The Rising Influence of Hedge Funds
While there has been some debate about Byline Times’ exclusive story on donors to Boris Johnson and the Vote Leave campaign amassing $8 billion in short positions around a ‘no deal’ Brexit, the central finding – the exorbitant role of hedge funds and traders in his campaign – has not been questioned.
In a detailed investigation, Byline Times determined how many donations to Johnson’s Conservative Party leadership campaign came from hedge funds, City traders or wealthy investors. This revealed that, between 24 May and 23 July 2019, £357,500 of the £552,500 came from such donors. They made up 65% of the value of the donations, and 30 out of 40 (75%) of the number of donors.

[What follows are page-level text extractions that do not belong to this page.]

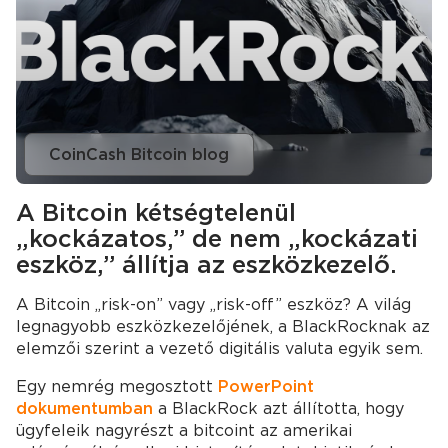
CoinCash Bitcoin blog
A Bitcoin kétségtelenül
„kockázatos,” de nem „kockázati
eszköz,” állítja az eszközkezelő.
A Bitcoin „risk-on” vagy „risk-off” eszköz? A világ
legnagyobb eszközkezelőjének, a BlackRocknak az
elemzői szerint a vezető digitális valuta egyik sem.
Egy nemrég megosztott
PowerPoint
dokumentumban
a BlackRock azt állította, hogy
ügyfeleik nagyrészt a bitcoint az amerikai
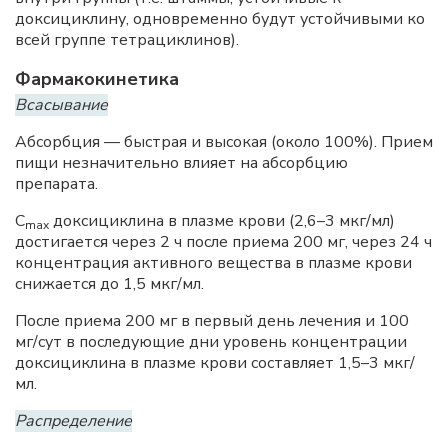
доксициклину, одновременно будут устойчивыми ко
всей группе тетрациклинов).
Фармакокинетика
Всасывание
Абсорбция — быстрая и высокая (около 100%). Прием
пищи незначительно влияет на абсорбцию
препарата.
C
доксициклина в плазме крови (2,6–3 мкг/мл)
max
достигается через 2 ч после приема 200 мг, через 24 ч
концентрация активного вещества в плазме крови
снижается до 1,5 мкг/мл.
После приема 200 мг в первый день лечения и 100
мг/сут в последующие дни уровень концентрации
доксициклина в плазме крови составляет 1,5–3 мкг/
мл.
Распределение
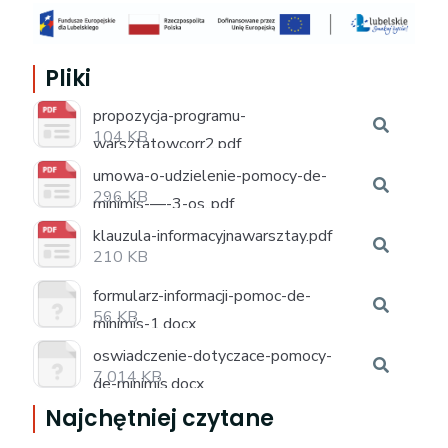
Pliki
propozycja-programu-
104 KB
warsztatowcorr2.pdf
umowa-o-udzielenie-pomocy-de-
296 KB
minimis-—-3-os..pdf
klauzula-informacyjnawarsztay.pdf
210 KB
formularz-informacji-pomoc-de-
56 KB
minimis-1.docx
oswiadczenie-dotyczace-pomocy-
7 014 KB
de-minimis.docx
Najchętniej czytane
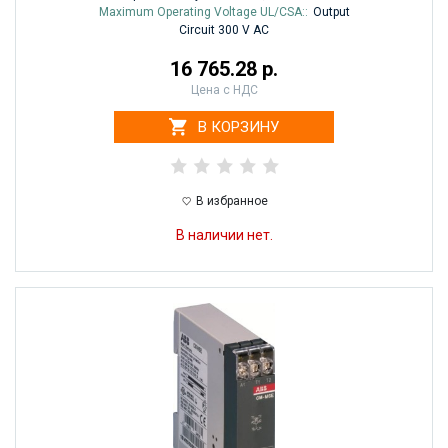
Maximum Operating Voltage UL/CSA::
Output
Circuit 300 V AC
16 765.28 р.
Цена с НДС
В КОРЗИНУ
В избранное
В наличии нет.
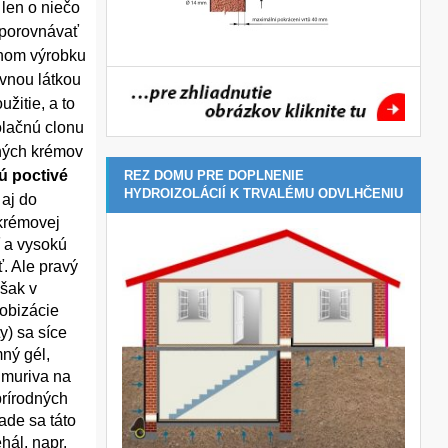
len o niečo
 porovnávať
čnom výrobku
vnou látkou
žitie, a to
olačnú clonu
aných krémov
ú poctivé
REZ DOMU PRE DOPLNENIE
HYDROIZOLÁCIÍ K TRVALÉMU ODVLHČENIU
aj do
krémovej
ť a vysokú
. Ale pravý
však v
fobizácie
y) sa síce
ný gél,
 muriva na
prírodných
ade sa táto
hál, napr.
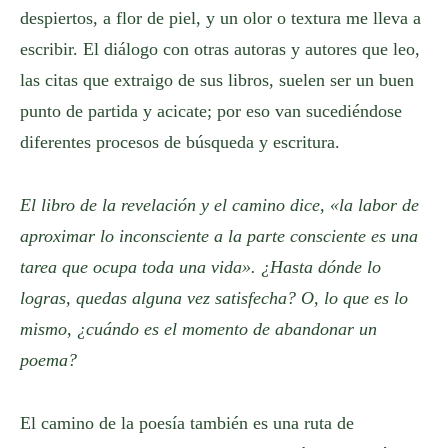
despiertos, a flor de piel, y un olor o textura me lleva a
escribir. El diálogo con otras autoras y autores que leo,
las citas que extraigo de sus libros, suelen ser un buen
punto de partida y acicate; por eso van sucediéndose
diferentes procesos de búsqueda y escritura.
El libro de la revelación y el camino dice, «la labor de
aproximar lo inconsciente a la parte consciente es una
tarea que ocupa toda una vida». ¿Hasta dónde lo
logras, quedas alguna vez satisfecha? O, lo que es lo
mismo, ¿cuándo es el momento de abandonar un
poema?
El camino de la poesía también es una ruta de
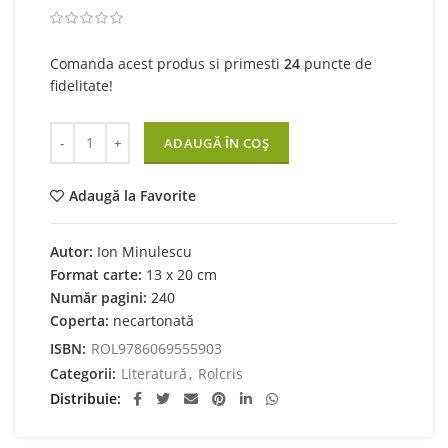
Comanda acest produs si primesti
24
puncte de
fidelitate!
Cantitate Corigent la limba romana
ADAUGĂ ÎN COȘ
Adaugă la Favorite
Autor:
Ion Minulescu
Format carte:
13 x 20 cm
Număr pagini:
240
Coperta:
necartonată
ISBN:
ROL9786069555903
Categorii:
Literatură
,
Rolcris
Distribuie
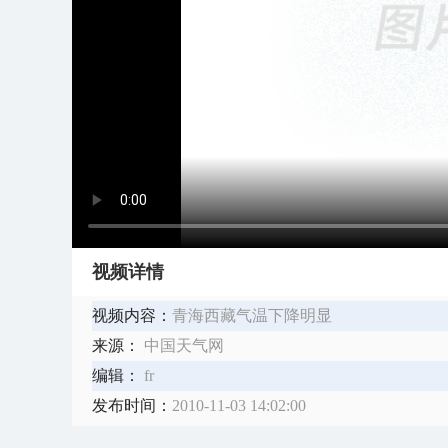
视频详情
视频内容：
青海西藏气温下降明显
来源：
中国天气网
编辑：
fr
发布时间：
2010-11-03 14:02:00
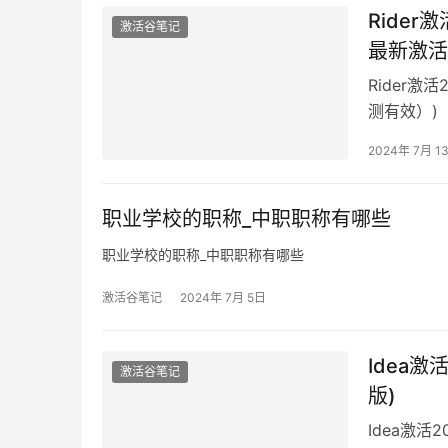
Rider激
激活谷笔记
最新激活
Rider激活
测有效）)
2024年 7月 1
职业学校的职称_中职职称有哪些
职业学校的职称_中职职称有哪些
激活谷笔记
2024年 7月 5日
Idea激活2
激活谷笔记
版)
Idea激活202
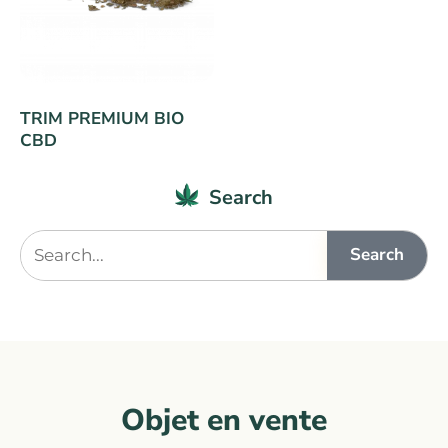
TRIM PREMIUM BIO
CBD
Search
Search
Objet en vente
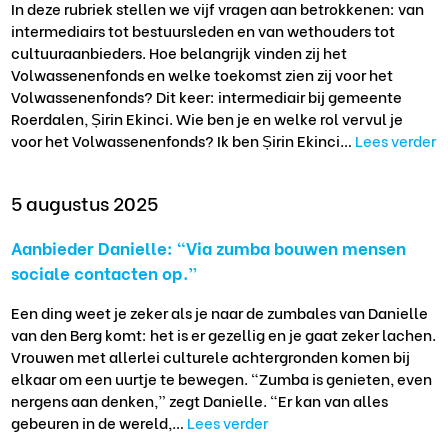
In deze rubriek stellen we vijf vragen aan betrokkenen: van
intermediairs tot bestuursleden en van wethouders tot
cultuuraanbieders. Hoe belangrijk vinden zij het
Volwassenenfonds en welke toekomst zien zij voor het
Volwassenenfonds? Dit keer: intermediair bij gemeente
Roerdalen, Șirin Ekinci. Wie ben je en welke rol vervul je
voor het Volwassenenfonds? Ik ben Șirin Ekinci…
Lees verder
5 augustus 2025
Aanbieder Danielle: “Via zumba bouwen mensen
sociale contacten op.”
Een ding weet je zeker als je naar de zumbales van Danielle
van den Berg komt: het is er gezellig en je gaat zeker lachen.
Vrouwen met allerlei culturele achtergronden komen bij
elkaar om een uurtje te bewegen. “Zumba is genieten, even
nergens aan denken,” zegt Danielle. “Er kan van alles
gebeuren in de wereld,…
Lees verder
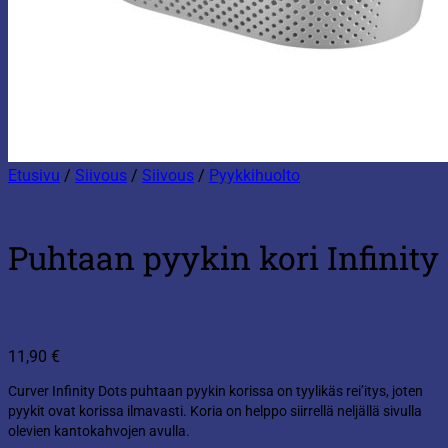
Etusivu
/
Siivous
/
Siivous
/
Pyykkihuolto
Puhtaan pyykin kori Infinity
11,90
€
Curver Infinity Dots puhtaan pyykin korissa on tyylikäs rei’itys, joten
pyykit ovat korissa ilmavasti. Koria on helppo siirrellä neljällä sivulla
olevien kantokahvojen avulla.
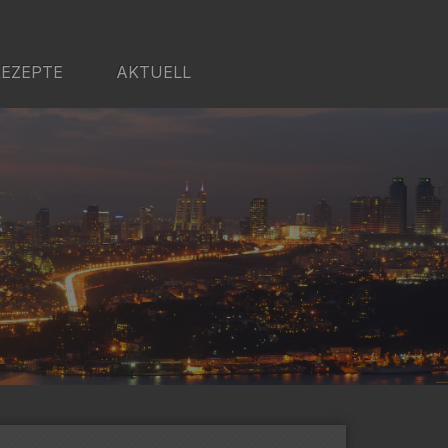
 NÄCHSTEN STUFE.
REZEPTE
AKTUELL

This contrasts starkly with 2015 when the then Labour Party leader Ed Miliband attacked the Conservatives as “the party of Mayfair hedge funds and Monaco tax avoiders”. That year, the Financial Times revealed that eight of the top 20 donors, who accounted for 35% of all party funding, had a City background.
In 2017, the Independent calculated that just over 25% of all donations to the Conservative party – totalling £11.3 million – had come from hedge funds or people associated with hedge funds, investment bankers and the finance sector in general.
Traditionally, the Conservative Party relied on various sectors of industry and small businesses for its political funding, but most of these have decried a ‘no deal’ Brexit as bad for business. By contrast, Boris Johnson remains heavily reliant on one of the few sectors – hedge funds, foreign exchange and derivative trading – which could actually profit from a sudden decline in share prices or the fall of sterling.